Üstad Bediüzzaman’ın, vatan, millet ve İslamiyet için Demokratlara dua ediyorum mealinde tespitleri vardır. Bazı dostlar bu mesajları görmezden gelerek, demokratlıkla alakası olmayan partiler için duacı olup, onlara nokta-i istinat olabiliyorlar.
“Ekmeksiz yaşarım; hürriyetsiz yaşayamam...” diyen Üstad’ın ifadeleri kulak ardı edilebilir mi? Hürriyetleri gasp eden darbecilere ve adaleti, hürriyetleri hiçe sayan sivil müstebitlere nokta-i istinat olunabilir mi?
Üstad’ın: “Şeriat âleme gelmiş; tâ istibdadı ve zalimâne tahakkümü mahvetsin şeklindeki beyanlarından bihaber olmadıklarını bildiğimiz dostlarımız, Üstad’ın bu önemli tavırlarını ve duruşunu dikkate almayıp kanunsuz, hukuksuz, keyfî baskılarla, dayatmalarla iktidarlarını devam ettirmeye çalışan siyasi kadrolara taraftar olup, aynı safta yer alıyorlar ise…
Yine Üstad’ın bilmana; bir elinde siyaset topuzu, bir elinde Nur tutanların dine hizmet edemeyeceklerini ifade etmemiş mi?
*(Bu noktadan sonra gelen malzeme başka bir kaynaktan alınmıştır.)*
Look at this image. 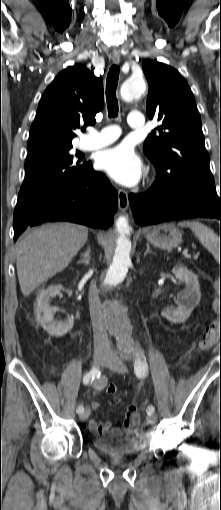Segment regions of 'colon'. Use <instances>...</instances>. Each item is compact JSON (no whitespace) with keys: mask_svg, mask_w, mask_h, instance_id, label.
I'll return each mask as SVG.
<instances>
[{"mask_svg":"<svg viewBox=\"0 0 221 510\" xmlns=\"http://www.w3.org/2000/svg\"><path fill=\"white\" fill-rule=\"evenodd\" d=\"M221 342V317L220 322L212 325L203 335L202 339L199 342V347L203 351H208L212 349L217 342ZM107 392L111 395L117 392V387L114 384H110L107 388ZM118 401V400H117ZM133 416L139 420L138 411L133 412Z\"/></svg>","mask_w":221,"mask_h":510,"instance_id":"5ec220e1","label":"colon"}]
</instances>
Üstadın bu tespitlerinden haberdar olanlar bu dikkat çekici tespitleri görmezden gelerek, malum siyasilerin dinî değerleri kullanarak aldatmaya yönelik propagandalarına kapılması ve demokratlıkla alakası olmayan siyasi kadrolara destek vermeleri anlaşılabilir mi?
Yine Üstad, nebilerle beraber; dört halifenin ve bir de Ömer İbn-i Abdülaziz ve Mehdi-yi Abbasi’den başka hiç kimsenin tam dindar siyasetçi olamayacağını söylememiş mi? Bu şaşmaz tespitlerden haberdar olduklarını bildiğimiz kişilerin, günümüzdeki bazı siyasetçileri, haklı görüp onlara sonsuz bir güven duymaları akla uygun bir hareket midir?
Üstad’ın, “Lisân-ı siyasette lâfız, mânânın zıddıdır...” dikkat çekici beyanlarından haberdar olanların çoğu siyasinin ağızlarından dökülen beyanları sağlam ölçülere vurmadan, akıl terazisinde tartmadan kabul ediyorlar ise ne denir?
Siyasilere gerekli ikazları ve tavsiyeleri yapmakla vazifeli olanların tam tersine siyasilerden ders alıp, onlara tabi olup, onların istekleri doğrultusunda siyasi tavırlarda ve tercihlerde bulunuyorlar ise…
Peki “Riyaset-i şahsiyenin katiyyen aleyhindeyim...” diyen bir Üstad’dan ders alanlar her türlü keyfîliğe, hukuksuzluğa devam edenlere nasıl itiraz etmez?
Bir de Risale-i Nur’daki ölçülerle ve prensiplerle katiyyen örtüşmeyen yanlış tavırlarına ve tercihlerine kaynak olarak, referans olarak Bediüzzaman’ı dolayısıyla Risale-i Nur’ları göstermeleridir ki bu durum; Üstad’a ve onun bütün insanlığın istifadesine sunduğu Risale-i Nur’a hürmetsizlik anlamına gelir ve mesuliyeti gerektiren azîm bir haksızlık olmaz mı?